Tinder cannot serve a purpose beyond hook-ups because flipping through photos of people and giving them either a heart or an “X” sends the subconscious message that physical attractiveness is the most important quality someone could have. Anyone you deem unattractive doesn’t make the cut — and the more matches you get, the more attractive you must be.
Becoming caught up in rating people on their level of attractiveness is not only shallow but can lead to “interesting” situations that are unlikely to occur outside of the Tinder atmosphere. Messages that are downright creepy and blatantly sexual are frequent, but so are the messages with an innocent, “I’m new to the city and trying to make friends.” Nice try — clearly this is not a friendship app.
Since the app makes things so effortless, people are less likely to put in the time and labour of love that a relationship requires. Ladies, don’t be expecting your Tinder match to pick you up for dinner. But this applies to both male and female users; any element of working for a relationship — or whatever you’re working for — is gone. And therefore users usually get what they want and then head back to their iPhone the next time they’re in the mood.
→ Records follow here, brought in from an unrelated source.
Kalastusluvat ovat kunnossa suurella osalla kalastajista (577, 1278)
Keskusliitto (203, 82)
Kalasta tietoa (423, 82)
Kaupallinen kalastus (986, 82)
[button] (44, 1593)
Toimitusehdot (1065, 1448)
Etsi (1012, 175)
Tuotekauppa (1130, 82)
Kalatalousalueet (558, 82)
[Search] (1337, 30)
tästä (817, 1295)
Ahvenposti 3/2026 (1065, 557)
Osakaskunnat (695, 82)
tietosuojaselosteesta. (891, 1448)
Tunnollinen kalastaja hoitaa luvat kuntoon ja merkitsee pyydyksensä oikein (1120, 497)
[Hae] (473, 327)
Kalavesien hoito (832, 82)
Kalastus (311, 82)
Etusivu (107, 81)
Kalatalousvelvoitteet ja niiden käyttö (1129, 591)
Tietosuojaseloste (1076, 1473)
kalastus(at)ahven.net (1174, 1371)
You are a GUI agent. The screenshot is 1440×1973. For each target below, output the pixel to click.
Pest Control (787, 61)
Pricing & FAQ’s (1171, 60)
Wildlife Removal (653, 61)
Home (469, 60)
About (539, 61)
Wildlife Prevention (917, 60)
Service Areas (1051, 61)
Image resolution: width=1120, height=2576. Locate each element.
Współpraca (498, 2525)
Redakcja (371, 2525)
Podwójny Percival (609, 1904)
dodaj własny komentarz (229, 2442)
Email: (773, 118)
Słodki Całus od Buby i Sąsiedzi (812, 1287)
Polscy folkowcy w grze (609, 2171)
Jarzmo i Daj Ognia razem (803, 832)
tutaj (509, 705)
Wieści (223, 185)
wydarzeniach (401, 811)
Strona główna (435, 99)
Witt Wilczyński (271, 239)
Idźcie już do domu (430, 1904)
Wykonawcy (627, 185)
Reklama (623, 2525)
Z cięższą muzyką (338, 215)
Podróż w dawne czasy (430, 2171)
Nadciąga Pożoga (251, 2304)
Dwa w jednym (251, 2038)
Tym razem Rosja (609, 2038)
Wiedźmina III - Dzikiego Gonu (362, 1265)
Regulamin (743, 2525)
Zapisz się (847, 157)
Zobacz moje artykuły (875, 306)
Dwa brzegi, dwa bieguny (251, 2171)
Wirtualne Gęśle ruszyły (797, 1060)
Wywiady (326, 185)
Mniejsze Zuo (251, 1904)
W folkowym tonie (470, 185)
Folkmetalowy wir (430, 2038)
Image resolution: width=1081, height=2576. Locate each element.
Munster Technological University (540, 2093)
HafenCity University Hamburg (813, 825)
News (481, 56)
Tinder takes the fun out of dating, getting to know someone and liking more than just their appearance. Two people can literally just have texting conversations and a few quickies with no strings attached, no heartbreak and no awkward moments. But without those things you also miss out on so much more.
Obviously there is no app of a similar kind where people list off their personality traits. Anyone looking for a dating relationship should probably steer clear of Tinder because relationships based on looks usually don’t work out.
Of course, it’s not all bad. I have a close friend who actually went on an awesome date with a great guy she met on Tinder and they’re still good friends. And I’m sure there are some dating success stories out there that started on Tinder. Perhaps love at first Tinder match is a thing, but those cases are definitely the exception to the rule.
Tinder usually leads to quick, temporary and fleeting gratification. If that’s all you want, then go ahead — use the app for what it’s really for and Tinder it up. But don’t be too quick to throw all your matches into the fire, because you just might get burned.